What are the differences between a self custody wallet and a custodial wallet in the world of digital currencies?
Rakesh KushwahaDec 16, 2021 · 3 years ago3 answers
Can you explain the distinctions between a self custody wallet and a custodial wallet in the realm of digital currencies? How do they differ in terms of ownership, security, and control?
3 answers
- Dec 16, 2021 · 3 years agoA self custody wallet, also known as a non-custodial wallet, gives users complete control over their digital assets. With a self custody wallet, users hold their private keys and are solely responsible for the security and management of their funds. This provides a higher level of ownership and control, but also requires users to take extra precautions to protect their private keys from loss or theft.
- Dec 16, 2021 · 3 years agoOn the other hand, a custodial wallet is managed by a third-party service provider, such as a cryptocurrency exchange. In this case, users do not have direct control over their private keys. Instead, the service provider holds the keys on behalf of the users. While this may offer convenience and ease of use, it also means that users are relying on the security measures implemented by the service provider. It's important to choose a reputable custodial wallet provider to ensure the safety of your funds.

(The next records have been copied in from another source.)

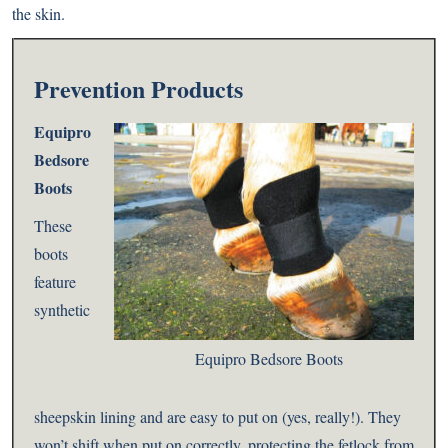
the skin.
Prevention Products
Equipro
Bedsore
Boots
These
boots
feature
synthetic
Equipro Bedsore Boots
sheepskin lining and are easy to put on (yes, really!). They
won’t shift when put on correctly, protecting the fetlock from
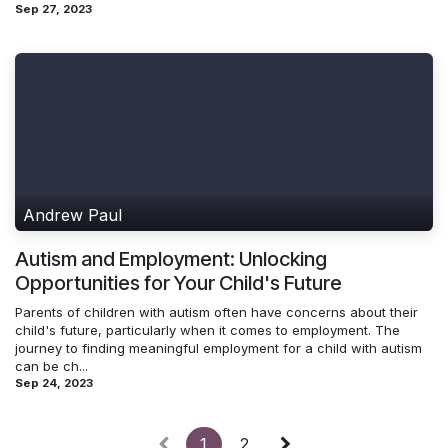
Sep 27, 2023
Andrew Paul
Autism and Employment: Unlocking
Opportunities for Your Child's Future
Parents of children with autism often have concerns about their
child's future, particularly when it comes to employment. The
journey to finding meaningful employment for a child with autism
can be ch...
Sep 24, 2023
1
2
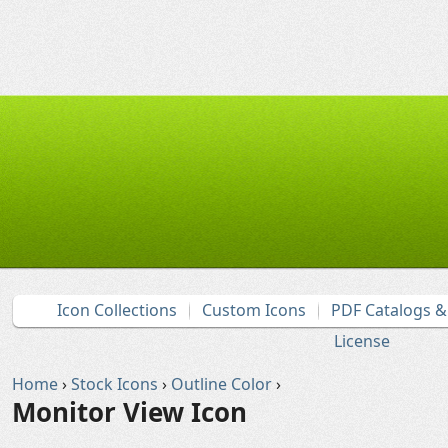
Icon Collections
Custom Icons
PDF Catalogs 
License
Home
›
Stock Icons
›
Outline Color
›
Monitor View Icon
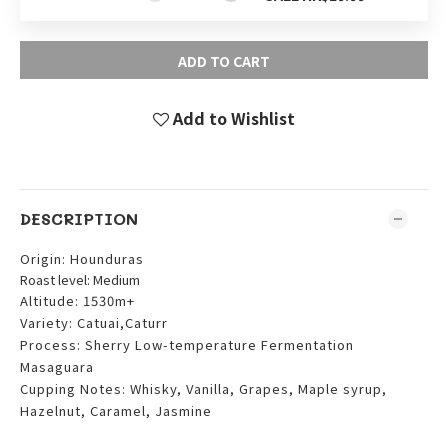
ADD TO CART
Add to Wishlist
DESCRIPTION
Origin: Hounduras
Roast level: Medium
Altitude: 1530m+
Variety: Catuai,Caturr
Process: Sherry Low-temperature Fermentation
Masaguara
Cupping Notes: Whisky, Vanilla, Grapes, Maple syrup,
Hazelnut, Caramel, Jasmine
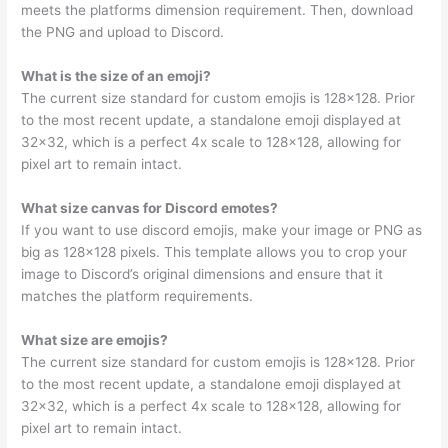
meets the platforms dimension requirement. Then, download
the PNG and upload to Discord.
What is the size of an emoji?
The current size standard for custom emojis is 128×128. Prior
to the most recent update, a standalone emoji displayed at
32×32, which is a perfect 4x scale to 128×128, allowing for
pixel art to remain intact.
What size canvas for Discord emotes?
If you want to use discord emojis, make your image or PNG as
big as 128×128 pixels. This template allows you to crop your
image to Discord’s original dimensions and ensure that it
matches the platform requirements.
What size are emojis?
The current size standard for custom emojis is 128×128. Prior
to the most recent update, a standalone emoji displayed at
32×32, which is a perfect 4x scale to 128×128, allowing for
pixel art to remain intact.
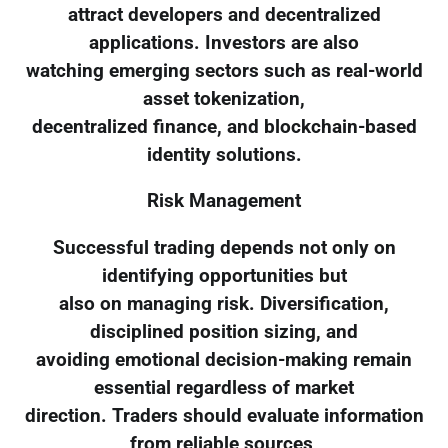
attract developers and decentralized
applications. Investors are also
watching emerging sectors such as real-world
asset tokenization,
decentralized finance, and blockchain-based
identity solutions.
Risk Management
Successful trading depends not only on
identifying opportunities but
also on managing risk. Diversification,
disciplined position sizing, and
avoiding emotional decision-making remain
essential regardless of market
direction. Traders should evaluate information
from reliable sources,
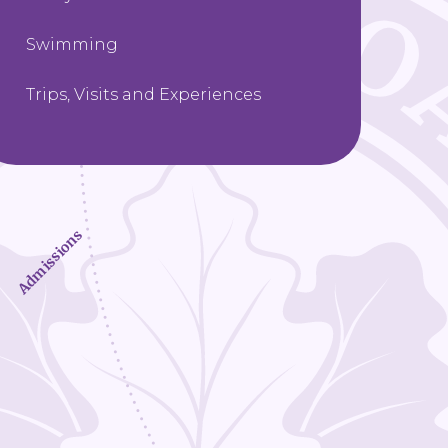
Swimming
Trips, Visits and Experiences
Admissions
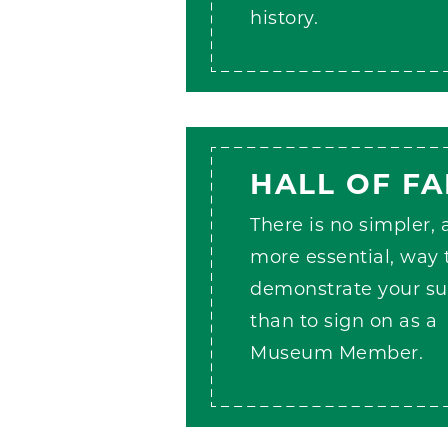
history.
HALL OF F
There is no simpler,
more essential, way 
demonstrate your su
than to sign on as a
Museum Member.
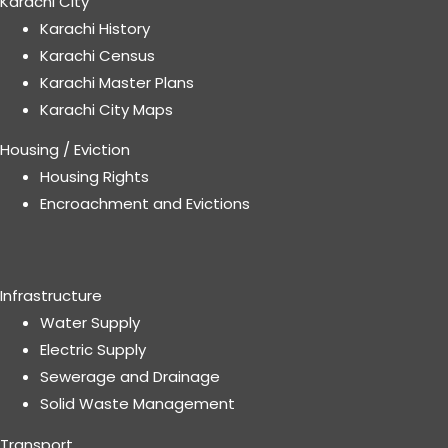
Karachi City
Karachi History
Karachi Census
Karachi Master Plans
Karachi City Maps
Housing / Eviction
Housing Rights
Encroachment and Evictions
Infrastructure
Water Supply
Electric Supply
Sewerage and Drainage
Solid Waste Management
Transport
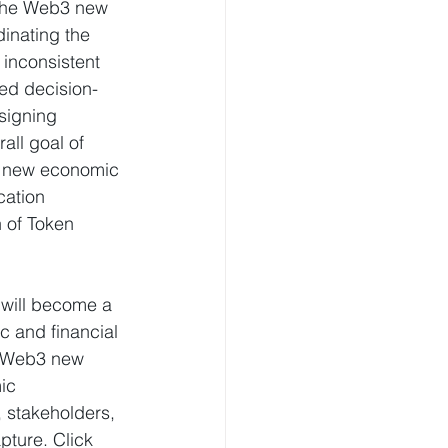
 the Web3 new 
inating the 
 inconsistent 
ed decision-
signing 
ll goal of 
b3 new economic 
cation 
 of Token 
 will become a 
 and financial 
he Web3 new 
ic 
, stakeholders, 
ture. Click 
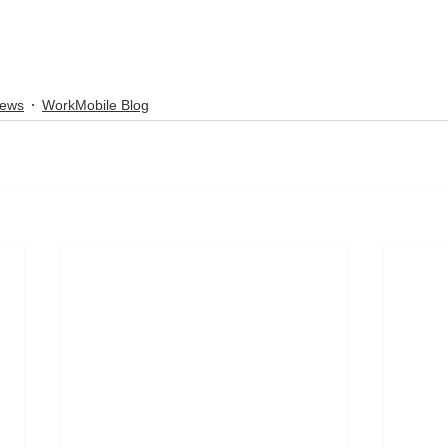
News
WorkMobile Blog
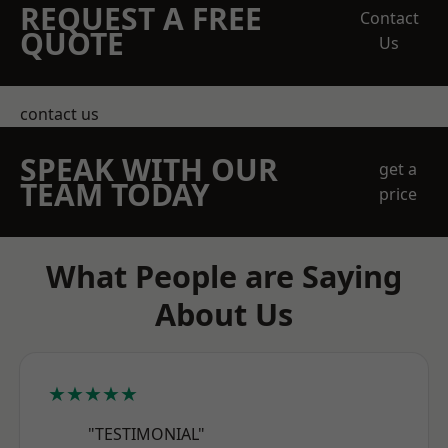
REQUEST A FREE
Contact
QUOTE
Us
contact us
SPEAK WITH OUR
get a
TEAM TODAY
price
What People are Saying
About Us
★★★★★
"TESTIMONIAL"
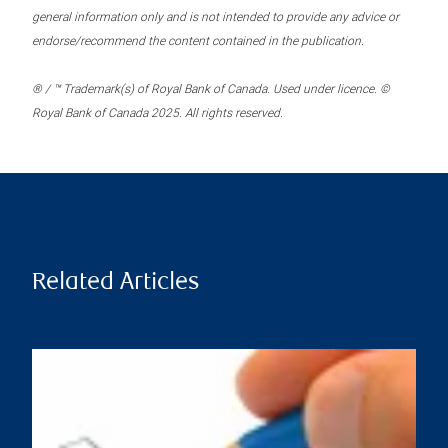
general information only and is not intended to provide any advice or
endorse/recommend the content contained in the publication.
® / ™ Trademark(s) of Royal Bank of Canada. Used under licence. ©
Royal Bank of Canada 2025. All rights reserved.
Related Articles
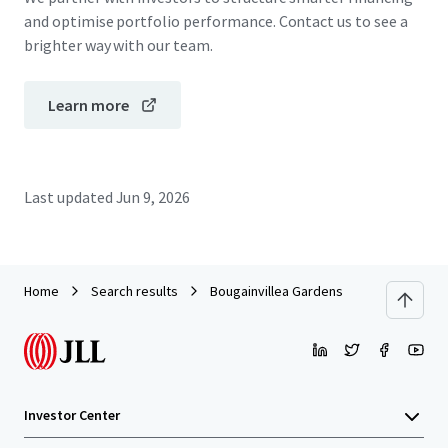
and optimise portfolio performance. Contact us to see a
brighter way with our team.
Learn more
Last updated
Jun 9, 2026
Home
Search results
Bougainvillea Gardens
Investor Center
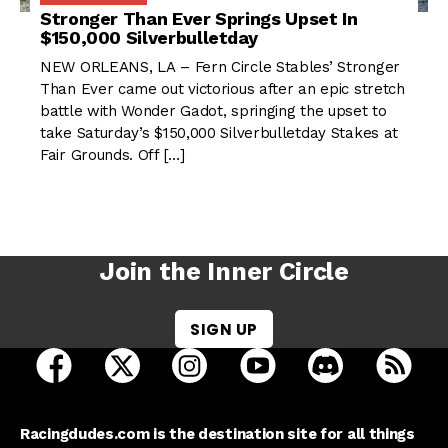
Stronger Than Ever Springs Upset In
$150,000 Silverbulletday
NEW ORLEANS, LA – Fern Circle Stables’ Stronger
Than Ever came out victorious after an epic stretch
battle with Wonder Gadot, springing the upset to
take Saturday’s $150,000 Silverbulletday Stakes at
Fair Grounds. Off […]
Join the Inner Circle
SIGN UP
open Racing Dudes on facebook in a new tab
open Racing Dudes on twitter in a new tab
open Racing Dudes on instagram 
open Racing Dudes on y
open Racing Du
Raci
Racingdudes.com is the destination site for all things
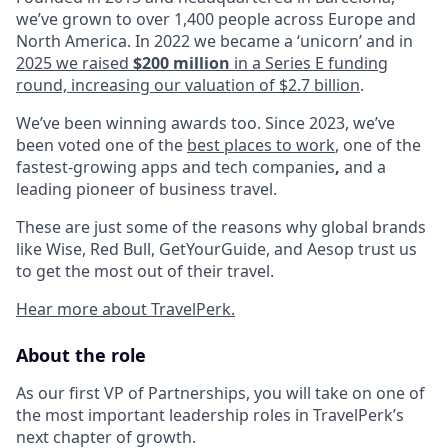
we’ve grown to over 1,400 people across Europe and
North America. In 2022 we became a ‘unicorn’ and in
2025 we raised
$200 million
in a Series E funding
round, increasing our valuation of $2.7 billion
.
We’ve been winning awards too. Since 2023, we’ve
been voted one of the
best places to work
, one of the
fastest-growing apps and tech companies
,
and a
leading pioneer of business travel.
These are just some of the reasons why global brands
like Wise, Red Bull, GetYourGuide, and Aesop trust us
to get the most out of their travel.
Hear more about TravelPerk.
About the role
As our first VP of Partnerships, you will take on one of
the most important leadership roles in TravelPerk’s
next chapter of growth.​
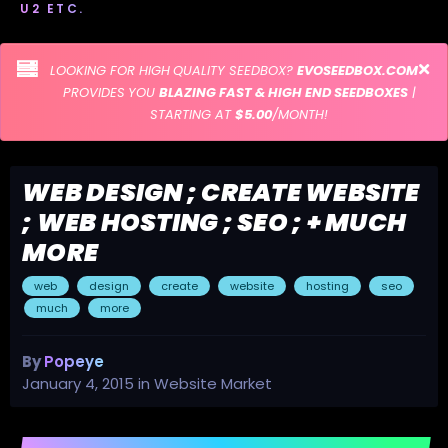
U2 ETC.
LOOKING FOR HIGH QUALITY SEEDBOX?
EVOSEEDBOX.COM
PROVIDES YOU
BLAZING FAST & HIGH END SEEDBOXES
|
STARTING AT
$5.00
/MONTH!
WEB DESIGN ; CREATE WEBSITE
; WEB HOSTING ; SEO ; + MUCH
MORE
web
design
create
website
hosting
seo
much
more
By
Popeye
January 4, 2015
in
Website Market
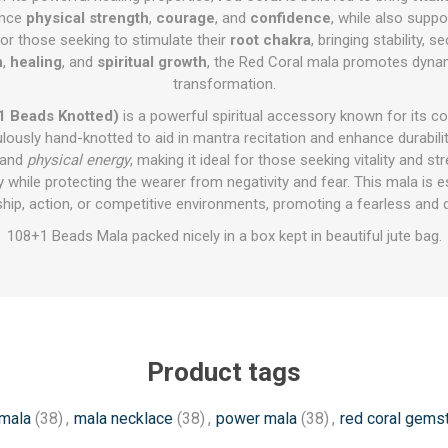
hance
physical strength
,
courage
, and
confidence
, while also supp
for those seeking to stimulate their
root chakra
, bringing stability, 
n
,
healing
, and
spiritual growth
, the Red Coral mala promotes dynam
transformation.
1 Beads Knotted)
is a powerful spiritual accessory known for its co
usly hand-knotted to aid in mantra recitation and enhance durability
 and
physical energy
, making it ideal for those seeking vitality and st
y while protecting the wearer from negativity and fear. This mala is e
rship, action, or competitive environments, promoting a fearless and
108+1 Beads Mala packed nicely in a box kept in beautiful jute bag.
Product tags
mala
(38)
,
mala necklace
(38)
,
power mala
(38)
,
red coral gems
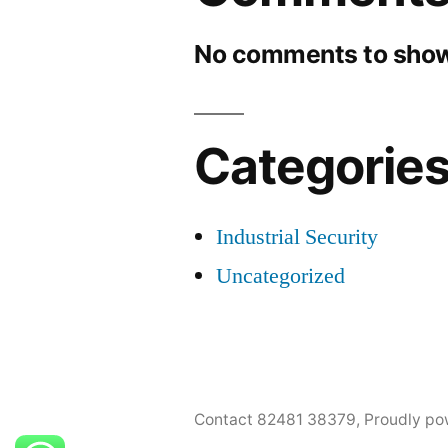
No comments to show
Categorie
Industrial Security
Uncategorized
Contact 82481 38379
,
Proudly po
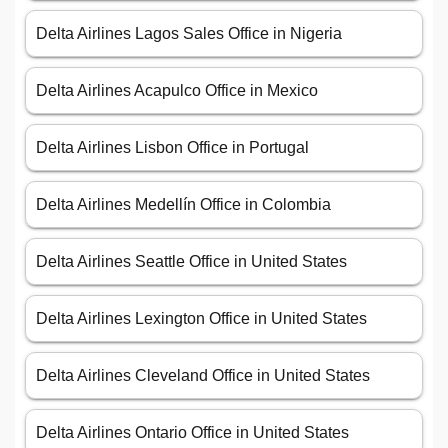
Delta Airlines Lagos Sales Office in Nigeria
Delta Airlines Acapulco Office in Mexico
Delta Airlines Lisbon Office in Portugal
Delta Airlines Medellín Office in Colombia
Delta Airlines Seattle Office in United States
Delta Airlines Lexington Office in United States
Delta Airlines Cleveland Office in United States
Delta Airlines Ontario Office in United States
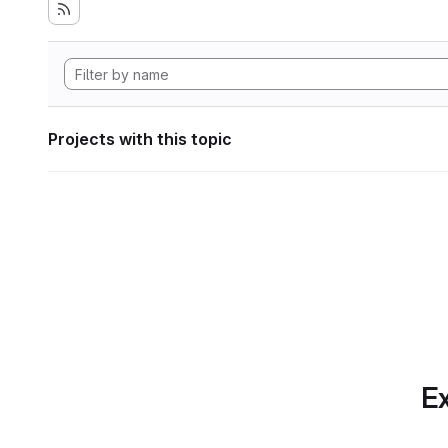
Projects with this topic
Ex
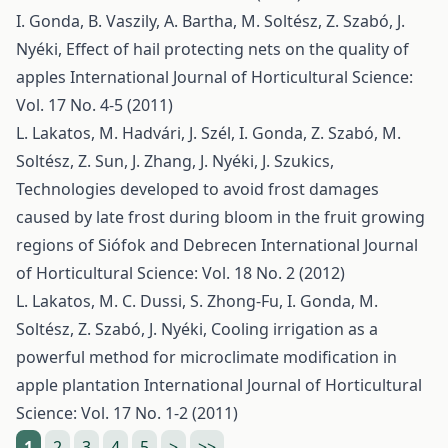
I. Gonda, B. Vaszily, A. Bartha, M. Soltész, Z. Szabó, J.
Nyéki,
Effect of hail protecting nets on the quality of
apples
International Journal of Horticultural Science:
Vol. 17 No. 4-5 (2011)
L. Lakatos, M. Hadvári, J. Szél, I. Gonda, Z. Szabó, M.
Soltész, Z. Sun, J. Zhang, J. Nyéki, J. Szukics,
Technologies developed to avoid frost damages
caused by late frost during bloom in the fruit growing
regions of Siófok and Debrecen
International Journal
of Horticultural Science: Vol. 18 No. 2 (2012)
L. Lakatos, M. C. Dussi, S. Zhong-Fu, I. Gonda, M.
Soltész, Z. Szabó, J. Nyéki,
Cooling irrigation as a
powerful method for microclimate modification in
apple plantation
International Journal of Horticultural
Science: Vol. 17 No. 1-2 (2011)
1
2
3
4
5
>
>>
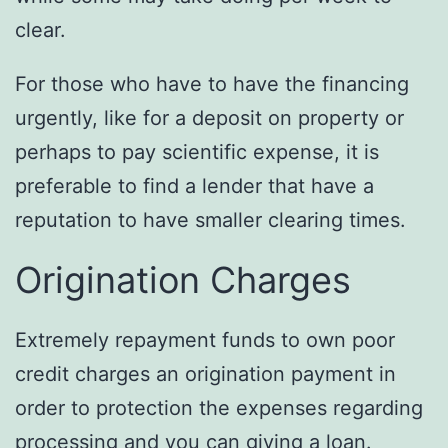
clear.
For those who have to have the financing
urgently, like for a deposit on property or
perhaps to pay scientific expense, it is
preferable to find a lender that have a
reputation to have smaller clearing times.
Origination Charges
Extremely repayment funds to own poor
credit charges an origination payment in
order to protection the expenses regarding
processing and you can giving a loan.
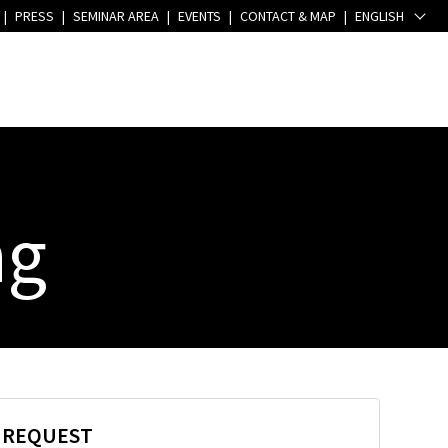
|
PRESS
|
SEMINAR AREA
|
EVENTS
|
CONTACT & MAP
|
ENGLISH
ng
E REQUEST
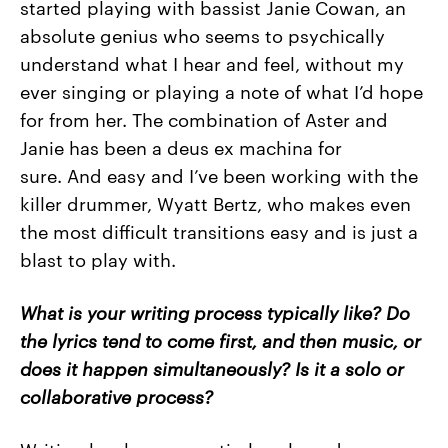
started playing with bassist Janie Cowan, an
absolute genius who seems to psychically
understand what I hear and feel, without my
ever singing or playing a note of what I’d hope
for from her. The combination of Aster and
Janie has been a deus ex machina for
sure. And easy and I’ve been working with the
killer drummer, Wyatt Bertz, who makes even
the most difficult transitions easy and is just a
blast to play with.
What is your writing process typically like? Do
the lyrics tend to come first, and then music, or
does it happen simultaneously? Is it a solo or
collaborative process?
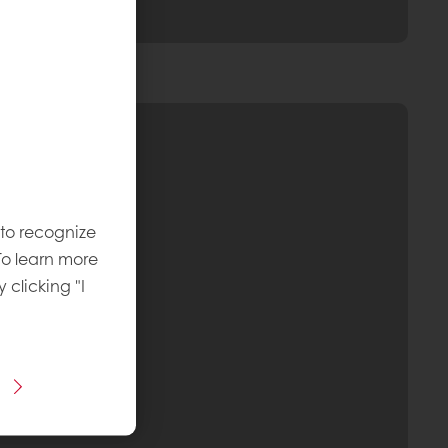
 to recognize
To learn more
y clicking "I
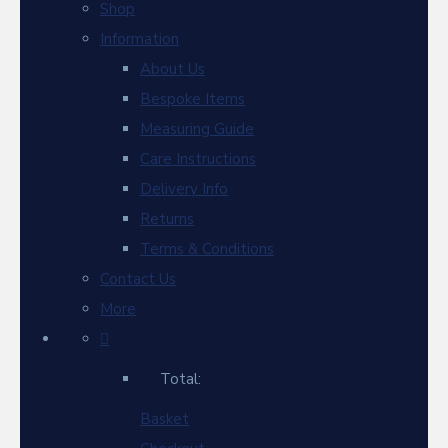
Shop
Information
About Us
Bespoke Items
Measuring Guide
Care Instructions
Delivery Info
Returns
Terms & Conditions
Contact Us
More
Total:
Basket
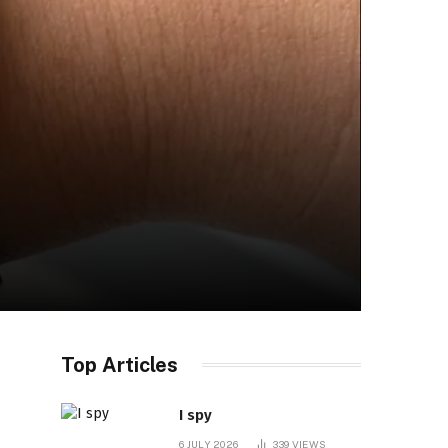
Top Articles
I spy
6 JULY 2026
339
VIEWS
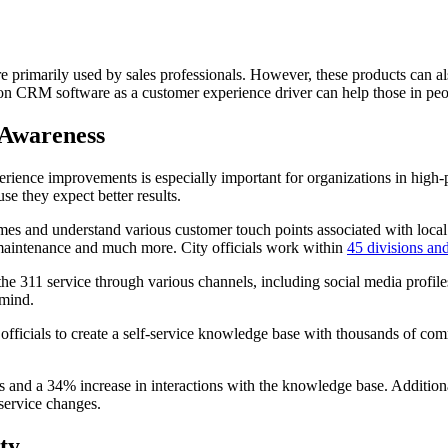
rimarily used by sales professionals. However, these products can als
ion CRM software as a customer experience driver can help those in peo
 Awareness
ence improvements is especially important for organizations in high-p
se they expect better results.
mes and understand various customer touch points associated with local
ee maintenance and much more. City officials work within
45 divisions an
 the 311 service through various channels, including social media profil
 mind.
fficials to create a self-service knowledge base with thousands of co
 and a 34% increase in interactions with the knowledge base. Additionall
 service changes.
ty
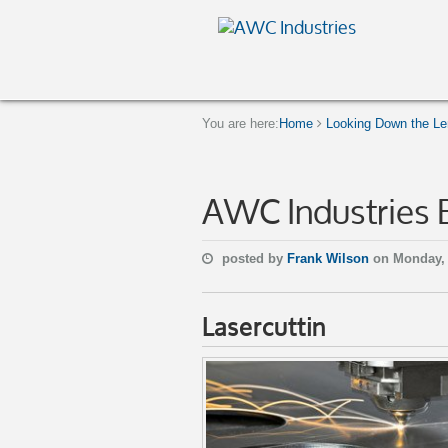
You are here:
Home
Looking Down the Len
AWC Industries 
posted by
Frank Wilson
on Monday, 
Lasercuttin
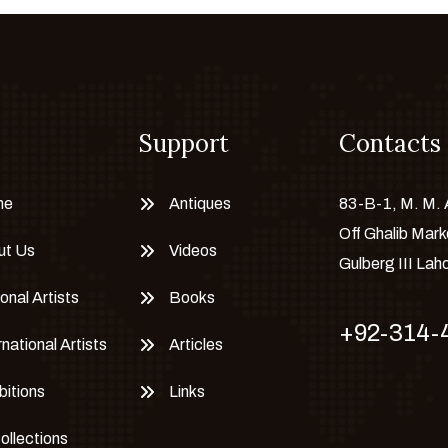
Support
Contacts
me
Antiques
83-B-1, M. M.
Off Ghalib Mark
ut Us
Videos
Gulberg III Lah
onal Artists
Books
+92-314-
rnational Artists
Articles
bitions
Links
Collections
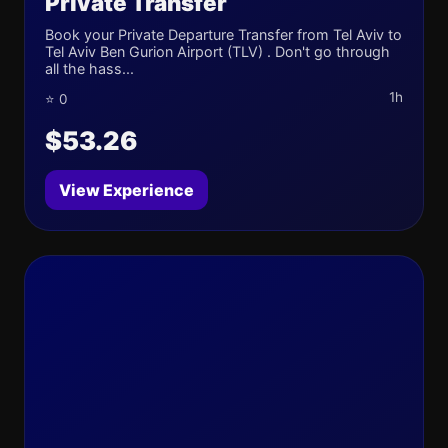
Private Transfer
Book your Private Departure Transfer from Tel Aviv to
Tel Aviv Ben Gurion Airport (TLV) . Don't go through
all the hass...
1h
⭐ 0
$53.26
View Experience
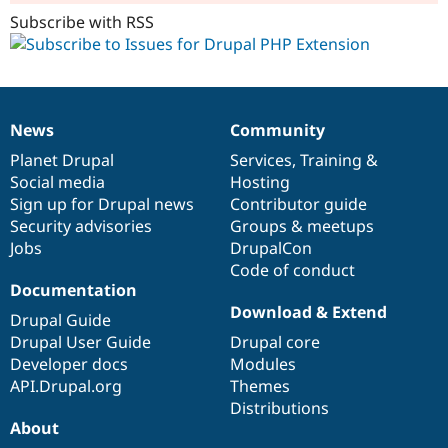
Subscribe with RSS
News
Community
News
Our
Documentation
Drupal
Governance
items
Planet Drupal
community
code
of
Services
,
Training
&
Social media
base
community
Hosting
Sign up for Drupal news
Contributor guide
Security advisories
Groups & meetups
Jobs
DrupalCon
Code of conduct
Documentation
Download & Extend
Drupal Guide
Drupal User Guide
Drupal core
Developer docs
Modules
API.Drupal.org
Themes
Distributions
About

- Dec 16, 2021 · 3 years agoAt BYDFi, we believe in empowering users with self custody wallets. By holding your own private keys, you have full control over your digital assets and are not dependent on any third-party service. This aligns with the decentralized nature of cryptocurrencies and ensures that you are the sole owner of your funds. However, we understand that custodial wallets can be a suitable option for beginners or those who prefer convenience over complete control.